### What is needed
Find the string "which" in the data, and copy out each line that has it.

### Supplied data
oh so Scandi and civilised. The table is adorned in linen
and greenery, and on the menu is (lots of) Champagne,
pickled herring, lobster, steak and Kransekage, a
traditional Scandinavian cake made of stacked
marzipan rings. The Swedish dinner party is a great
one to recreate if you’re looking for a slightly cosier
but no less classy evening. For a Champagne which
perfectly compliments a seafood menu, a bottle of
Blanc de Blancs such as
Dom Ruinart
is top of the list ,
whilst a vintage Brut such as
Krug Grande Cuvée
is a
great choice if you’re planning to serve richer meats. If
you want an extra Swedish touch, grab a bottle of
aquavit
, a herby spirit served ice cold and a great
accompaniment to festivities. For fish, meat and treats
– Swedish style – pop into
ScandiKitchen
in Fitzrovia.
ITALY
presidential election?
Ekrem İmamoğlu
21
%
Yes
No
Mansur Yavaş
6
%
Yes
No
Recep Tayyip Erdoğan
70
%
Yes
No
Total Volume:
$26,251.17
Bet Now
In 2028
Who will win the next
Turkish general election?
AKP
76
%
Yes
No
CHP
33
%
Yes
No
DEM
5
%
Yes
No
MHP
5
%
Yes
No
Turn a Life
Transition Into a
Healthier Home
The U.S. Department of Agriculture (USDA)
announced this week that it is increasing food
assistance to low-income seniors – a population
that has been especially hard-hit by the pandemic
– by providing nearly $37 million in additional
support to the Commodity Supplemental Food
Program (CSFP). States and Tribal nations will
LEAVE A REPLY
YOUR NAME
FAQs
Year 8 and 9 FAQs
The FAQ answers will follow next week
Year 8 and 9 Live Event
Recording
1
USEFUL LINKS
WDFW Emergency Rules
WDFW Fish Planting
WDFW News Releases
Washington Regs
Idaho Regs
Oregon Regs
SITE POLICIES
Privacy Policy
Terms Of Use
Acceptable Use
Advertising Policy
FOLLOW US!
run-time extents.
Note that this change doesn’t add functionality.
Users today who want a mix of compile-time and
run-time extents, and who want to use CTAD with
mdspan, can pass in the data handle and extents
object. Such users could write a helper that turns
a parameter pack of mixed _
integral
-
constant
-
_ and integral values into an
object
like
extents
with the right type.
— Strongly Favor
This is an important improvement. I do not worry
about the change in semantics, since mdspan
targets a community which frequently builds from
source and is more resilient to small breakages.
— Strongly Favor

--

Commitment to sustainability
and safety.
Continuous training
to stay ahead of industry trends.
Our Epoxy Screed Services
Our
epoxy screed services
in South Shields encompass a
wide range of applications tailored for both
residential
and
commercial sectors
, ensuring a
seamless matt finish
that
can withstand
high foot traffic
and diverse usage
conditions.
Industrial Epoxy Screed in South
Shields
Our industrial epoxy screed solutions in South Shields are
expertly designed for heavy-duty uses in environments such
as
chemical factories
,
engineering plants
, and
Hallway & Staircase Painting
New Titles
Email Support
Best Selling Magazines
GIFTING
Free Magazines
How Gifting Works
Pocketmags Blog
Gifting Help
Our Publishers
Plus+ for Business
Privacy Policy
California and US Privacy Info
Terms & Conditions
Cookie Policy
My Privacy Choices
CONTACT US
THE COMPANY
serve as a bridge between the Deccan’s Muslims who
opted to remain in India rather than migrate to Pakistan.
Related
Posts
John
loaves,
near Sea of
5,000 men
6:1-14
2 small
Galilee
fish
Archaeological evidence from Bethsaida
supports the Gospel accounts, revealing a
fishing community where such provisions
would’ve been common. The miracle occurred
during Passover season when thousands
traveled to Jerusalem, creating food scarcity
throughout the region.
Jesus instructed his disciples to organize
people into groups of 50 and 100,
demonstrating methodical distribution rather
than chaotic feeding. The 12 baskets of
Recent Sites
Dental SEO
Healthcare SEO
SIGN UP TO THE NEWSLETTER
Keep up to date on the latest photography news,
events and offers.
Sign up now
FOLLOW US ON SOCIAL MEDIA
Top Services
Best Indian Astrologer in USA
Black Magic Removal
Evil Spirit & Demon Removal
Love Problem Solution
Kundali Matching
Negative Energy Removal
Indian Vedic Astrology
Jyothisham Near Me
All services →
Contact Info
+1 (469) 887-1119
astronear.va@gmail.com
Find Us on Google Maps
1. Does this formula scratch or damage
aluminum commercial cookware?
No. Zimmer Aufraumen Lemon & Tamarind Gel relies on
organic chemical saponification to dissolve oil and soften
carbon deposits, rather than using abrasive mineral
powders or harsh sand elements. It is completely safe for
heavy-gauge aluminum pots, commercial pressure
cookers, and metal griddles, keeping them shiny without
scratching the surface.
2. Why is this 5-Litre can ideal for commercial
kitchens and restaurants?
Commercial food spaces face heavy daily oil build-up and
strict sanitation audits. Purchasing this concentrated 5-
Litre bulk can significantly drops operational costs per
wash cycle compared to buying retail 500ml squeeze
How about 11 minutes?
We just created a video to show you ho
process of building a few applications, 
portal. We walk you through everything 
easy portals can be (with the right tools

---

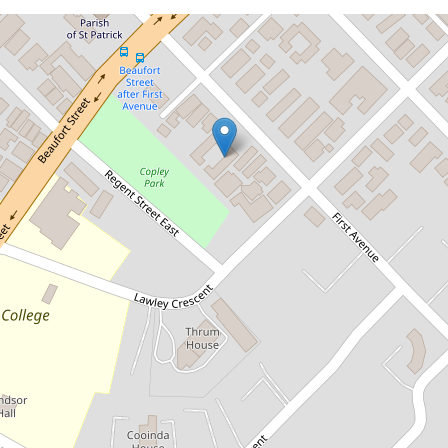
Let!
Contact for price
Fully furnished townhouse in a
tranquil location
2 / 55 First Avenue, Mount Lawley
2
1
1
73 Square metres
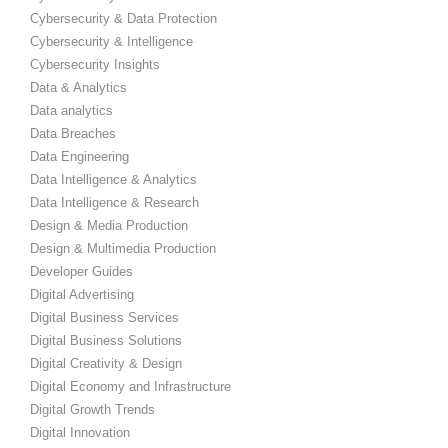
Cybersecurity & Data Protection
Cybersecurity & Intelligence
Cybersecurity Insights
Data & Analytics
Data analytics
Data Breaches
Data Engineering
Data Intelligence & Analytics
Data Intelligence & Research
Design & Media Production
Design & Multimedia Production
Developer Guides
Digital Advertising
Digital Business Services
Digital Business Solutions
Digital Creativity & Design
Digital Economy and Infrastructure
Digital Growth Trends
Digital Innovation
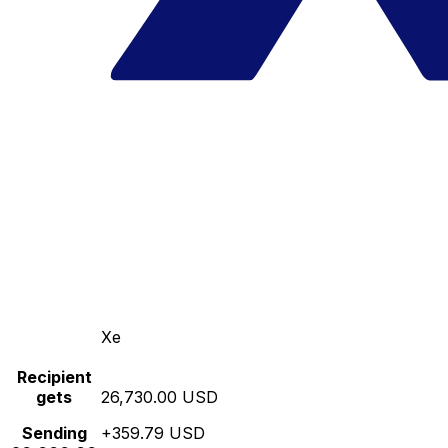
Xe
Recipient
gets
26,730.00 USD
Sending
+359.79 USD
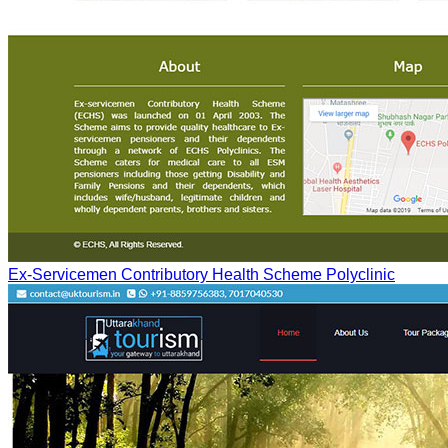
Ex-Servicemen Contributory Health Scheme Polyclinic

### Completed task
but no less classy evening. For a Champagne which
targets a community which frequently builds from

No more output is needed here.